Preface: This article is a living breathing article as we delve more into the why, how and expected behaviours of GPO processing, not just with an FSLogix lens. I will be updating, amending and altering content as more information arises.
For those on the FSLogix profile management path, there are some nasty behaviours you may be experiencing as it relates to Group Policy processing modes. The long and short, FSLogix is enforcing Synchronous processing for all logons rather than allowing and enabling Asynchronous processing like it has in the past. If you aren’t sure on why this is a big deal, have a read of James Rankins article Make Citrix logons use asynchronous user Group Policy processing mode.
This is not a new behaviour; however, it is undocumented (to the best of my knowledge) and it was not communicated which is not amazing. A change was introduced with FSLogix Apps 2.9.7654.46150 to allow Async Processing. A version prior to this (specifically 2.9.7349.30108 at this stage) allowed Group Policy state roaming, effectively telling Windows that “no, this is not the first logon, use async processing”.
The support information I have from a customer direct from Microsoft is as follows:
The current functionality is expected. Unfortunately, the logon may take longer in the newer FSLogix version, but this is how we do as FSLogix users should be treated as “FirstLogon” every time in non-persistent VDI environment, and the slow logon is expected because the user needs to be applied GP synchronously on every logon.
The previous FSLogix version(2.9.7349.30108) had some wrongly optimization on GP processing as it caused regression, so we need to revert back in the later version. The FSLogix behavior has historically always been to not roam any GP state. We attempted to add some optimizations for this, but this optimization caused some GP issues so that change was reverted.
This is currently working as designed from FSLogix perspective.
In the ideal state, the first time we logon we will have an expected Synchronous process for GPO as shown below
However, a second logon to the same box should result in Asynchronous processing as below:
How did it work before?
It would appear the secret sauce (and I am making an educated guess here) was that previously the
state keys for the user was migrated and injected by FSLogix into HKLM, allowing the machine to understand that this was not the first logon, even in a non-persistent environment, specifically:
07.03.2022: Functionality confirmation
With version 2.9.7349.30108, FSLogix introduced some new capability which appears to have actioned the following:
- On user logoff, export the HKLM based
sidkey for the current user into the local profile. This file appears to have been encrypted. It was stored under
- On user logon, import the
statekey back into the system, which would trick the OS into thinking that this was not the first logon, and async processing would occur. This was actioned as soon as the VHD attach was successful
This process can clearly be seen in the FSLogix logs. This no longer occurs, hence every logon is a new logon.
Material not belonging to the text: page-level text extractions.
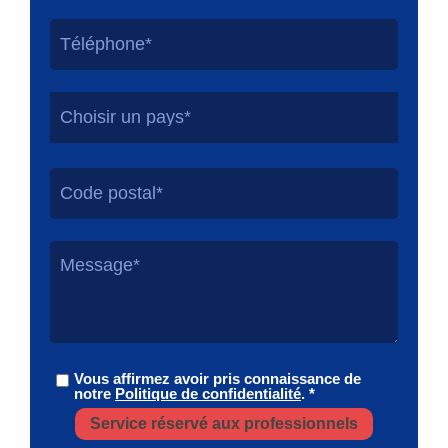
Choisir un pays*
Vous affirmez avoir pris connaissance de
notre
Politique de confidentialité
. *
Service réservé aux professionnels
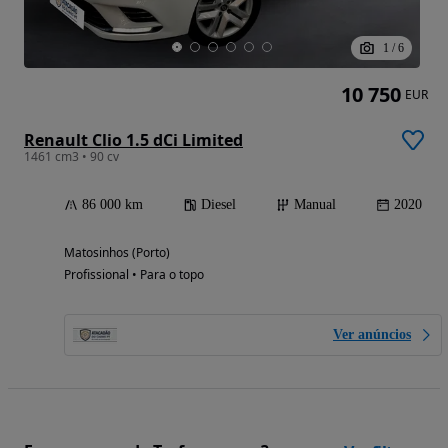
1
/
6
10 750
EUR
Renault Clio 1.5 dCi Limited
1461 cm3 • 90 cv
86 000 km
Diesel
Manual
2020
Matosinhos (Porto)
Profissional • Para o topo
Ver anúncios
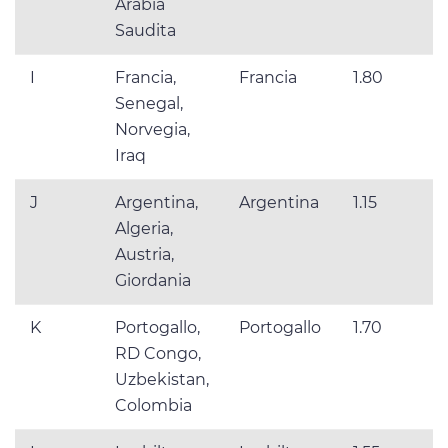
Arabia
Saudita
I
Francia,
Francia
1.80
Senegal,
Norvegia,
Iraq
J
Argentina,
Argentina
1.15
Algeria,
Austria,
Giordania
K
Portogallo,
Portogallo
1.70
RD Congo,
Uzbekistan,
Colombia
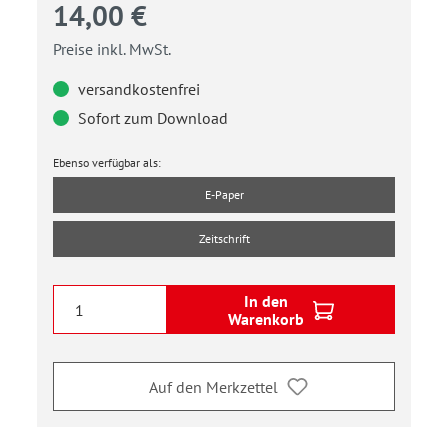
14,00 €
Preise inkl. MwSt.
versandkostenfrei
Sofort zum Download
Ebenso verfügbar als:
E-Paper
Zeitschrift
In den
Warenkorb
Auf den Merkzettel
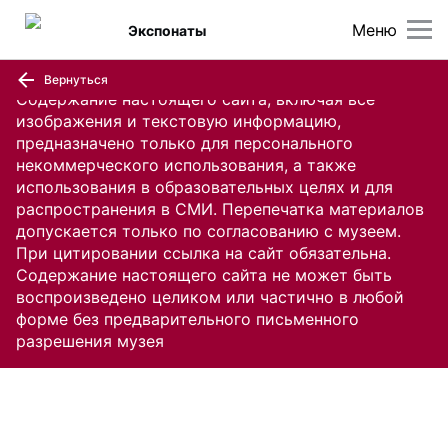
Меню
Экспонаты
Вернуться
Содержание настоящего сайта, включая все
изображения и текстовую информацию,
предназначено только для персонального
некоммерческого использования, а также
использования в образовательных целях и для
распространения в СМИ. Перепечатка материалов
допускается только по согласованию с музеем.
При цитировании ссылка на сайт обязательна.
Содержание настоящего сайта не может быть
воспроизведено целиком или частично в любой
форме без предварительного письменного
разрешения музея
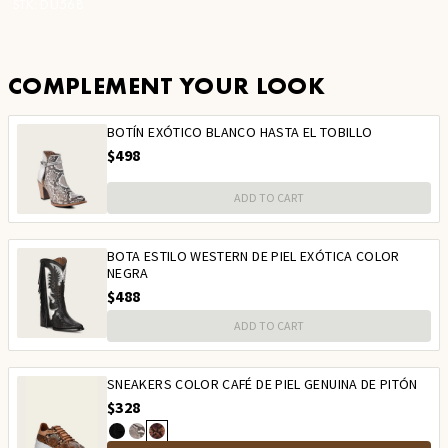
STK:
DU568
COMPLEMENT YOUR LOOK
BOTÍN EXÓTICO BLANCO HASTA EL TOBILLO
$498
ADD TO CART
BOTA ESTILO WESTERN DE PIEL EXÓTICA COLOR
NEGRA
$488
ADD TO CART
SNEAKERS COLOR CAFÉ DE PIEL GENUINA DE PITÓN
$328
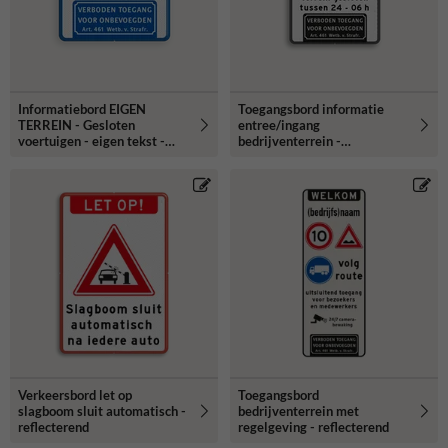
Informatiebord EIGEN
Toegangsbord informatie
TERREIN - Gesloten
entree/ingang
voertuigen - eigen tekst -
bedrijventerrein -
Camera - Art. 461
Reflecterend
Verkeersbord let op
Toegangsbord
slagboom sluit automatisch -
bedrijventerrein met
reflecterend
regelgeving - reflecterend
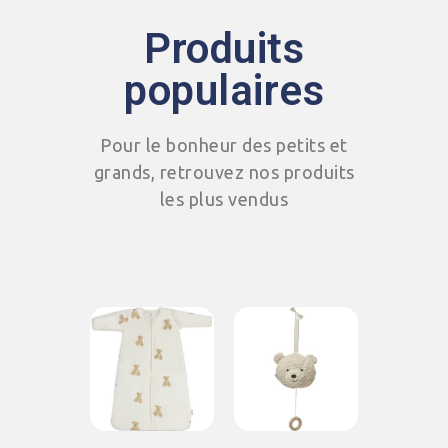
Produits
populaires
Pour le bonheur des petits et
grands, retrouvez nos produits
les plus vendus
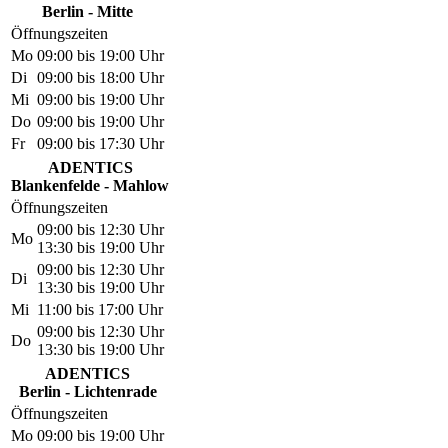
Berlin - Mitte
Öffnungszeiten
Mo
09:00 bis 19:00 Uhr
Di
09:00 bis 18:00 Uhr
Mi
09:00 bis 19:00 Uhr
Do
09:00 bis 19:00 Uhr
Fr
09:00 bis 17:30 Uhr
ADENTICS
Blankenfelde - Mahlow
Öffnungszeiten
09:00 bis 12:30 Uhr
Mo
13:30 bis 19:00 Uhr
09:00 bis 12:30 Uhr
Di
13:30 bis 19:00 Uhr
Mi
11:00 bis 17:00 Uhr
09:00 bis 12:30 Uhr
Do
13:30 bis 19:00 Uhr
ADENTICS
Berlin - Lichtenrade
Öffnungszeiten
Mo
09:00 bis 19:00 Uhr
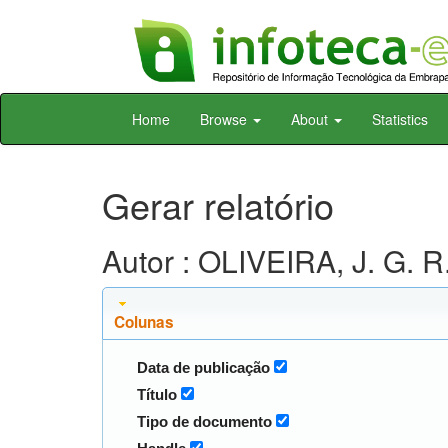
Skip
Home
Browse
About
Statistics
navigation
Gerar relatório
Autor : OLIVEIRA, J. G. R
Colunas
Data de publicação
Título
Tipo de documento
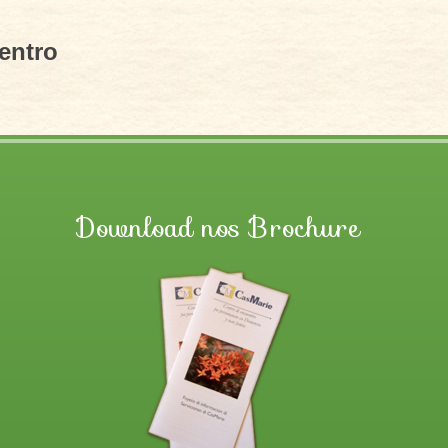
entro
?
Download nos Brochure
This has been updated on James Rankins initial post as it was the most fitting place for the information to live.
Where to from here?
As mentioned, this is not new. I am typically involved in deployments where we leverage environment management tools rather than depend on Group Policy Preferences in an attempt to get logon times quick. When you do not have a large amount (or any) CSE’s in the use context, the difference between Synchronous and Asynchronous is not all that big. The two decent size projects I delivered at the time both used 2.9.7349.30108 and both used GPP heavily.
Working on a new engagement, the customer (hello) wanted to retain GPP for simplicity, this has proven an issue as we now have a significant logon tax that we do not want, off to WEM we go, which is great, but a shame that it is a forced move.
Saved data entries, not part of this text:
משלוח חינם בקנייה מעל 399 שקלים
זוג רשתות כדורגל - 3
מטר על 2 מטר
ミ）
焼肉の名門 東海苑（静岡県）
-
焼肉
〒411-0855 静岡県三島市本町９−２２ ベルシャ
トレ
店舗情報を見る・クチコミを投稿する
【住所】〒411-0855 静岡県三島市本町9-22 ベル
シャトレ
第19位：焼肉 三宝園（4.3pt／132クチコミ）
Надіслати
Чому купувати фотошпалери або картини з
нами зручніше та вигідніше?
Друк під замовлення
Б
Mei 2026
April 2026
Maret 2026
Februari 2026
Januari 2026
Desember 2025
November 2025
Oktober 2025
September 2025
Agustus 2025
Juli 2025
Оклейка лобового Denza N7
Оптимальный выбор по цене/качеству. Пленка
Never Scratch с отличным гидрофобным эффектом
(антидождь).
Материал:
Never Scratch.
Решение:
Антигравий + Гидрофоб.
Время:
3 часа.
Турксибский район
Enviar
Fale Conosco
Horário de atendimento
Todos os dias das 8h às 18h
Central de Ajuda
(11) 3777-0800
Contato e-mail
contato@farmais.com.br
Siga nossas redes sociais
You will be feeling this if any of the following are true:
- You are on an FSLogix agent version newer than 2.9.7349.30108
- You use client-side extensions (CSE) (Group Policy Preferences, Folder Redirection etc)
- You sold the dream of FSLogix “speeding up logons” (I won’t get started on that)
You can reduce the impact by:
- Reducing CSE usage
- Migrating existing GPP and CSE to an environment management tool of your choice
- Using an old version of FSLogix apps (2.9.7349.30108) (not a good idea)
- Asking Microsoft if we can have this functionality back
Summary (for now….)
I feel like there is more to this story. Microsoft surely made this change for technical reasons and due to some problem somewhere experienced by someone, but I know for sure that the customers I deployed to, had no issues with Asynchronous processing (see update above), so I am not sure why the global change, and how this isn’t an optional setting.
Surely there is more to be uncovered here, and I am hoping there is a way to bring back the good days.